▸ **What you need to do**
Throughout the listing that follows, find each line with the word "không" and copy it.

▸ **Provided records**
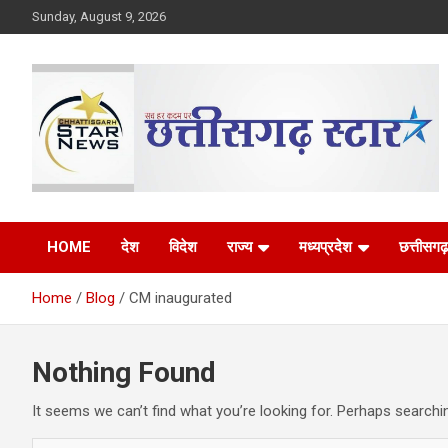
Skip
Sunday, August 9, 2026
to
content
The Rising Voice of CG
Chhattisgarh Star
HOME
देश
विदेश
राज्य
मध्यप्रदेश
छत्तीसगढ़
Home
Blog
CM inaugurated
Nothing Found
It seems we can’t find what you’re looking for. Perhaps searchi
S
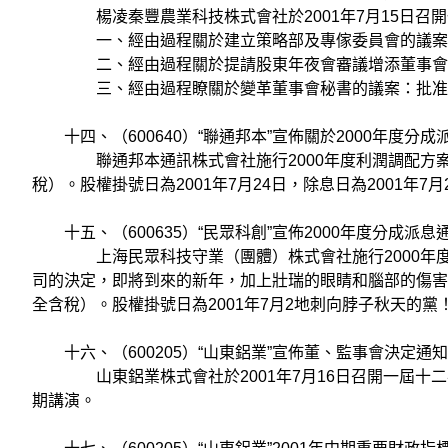
楊凌秦豐農業科技株式會社於2001年7月15日召開
一、經由過程關於建立策略部及專傢委員會的議案
二、經由過程關於提請股東年夜會審議增添董事會所需
三、經由過程瞭關於變革董事會秘書的議案：批准薛慎
十四、（600640）“聯通邦本”宣佈關於2000年度分
聯通邦本通訊株式會社施行2000年度利潤調配方案為：按
稅）。股權掛號日為2001年7月24日，除息日為2001年7月
十五、（600635）“民眾科創”宣佈2000年度分成派息
上海民眾科技守業（團體）株式會社施行2000年度利
司的決定，即將到來的新年，加上壯瑞的眼睛和腦部的傷害
全含稅）。股權掛號日為2001年7月2地刺向脖子秋天的黨！4
十六、（600205）“山東鋁業”宣佈董、監事會決定通
山東鋁業株式會社於2001年7月16日召開一屆十二次
期講演。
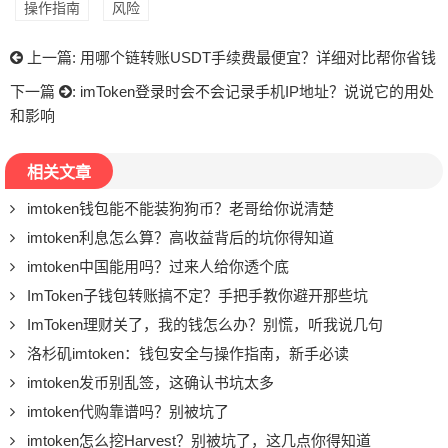
操作指南
风险
上一篇:
用哪个链转账USDT手续费最便宜？详细对比帮你省钱
下一篇
:
imToken登录时会不会记录手机IP地址？说说它的用处
和影响
相关文章
imtoken钱包能不能装狗狗币？老哥给你说清楚
imtoken利息怎么算？高收益背后的坑你得知道
imtoken中国能用吗？过来人给你透个底
ImToken子钱包转账搞不定？手把手教你避开那些坑
ImToken理财关了，我的钱怎么办？别慌，听我说几句
洛杉矶imtoken：钱包安全与操作指南，新手必读
imtoken发币别乱签，这确认书坑太多
imtoken代购靠谱吗？别被坑了
imtoken怎么挖Harvest？别被坑了，这几点你得知道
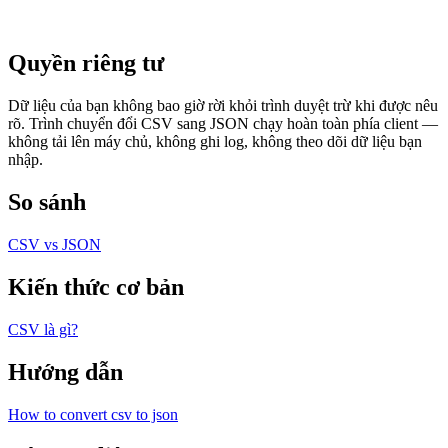
Quyền riêng tư
Dữ liệu của bạn không bao giờ rời khỏi trình duyệt trừ khi được nêu
rõ. Trình chuyển đổi CSV sang JSON chạy hoàn toàn phía client —
không tải lên máy chủ, không ghi log, không theo dõi dữ liệu bạn
nhập.
So sánh
CSV vs JSON
Kiến thức cơ bản
CSV là gì?
Hướng dẫn
How to convert csv to json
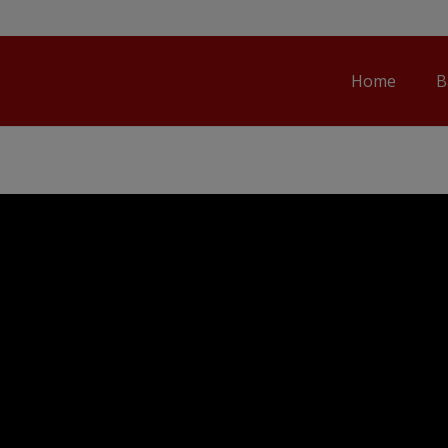
Home
B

▸ **Output of the exercise**
Dữ liệu của bạn không bao giờ rời khỏi trình duyệt trừ khi được nêu
không tải lên máy chủ, không ghi log, không theo dõi dữ liệu bạn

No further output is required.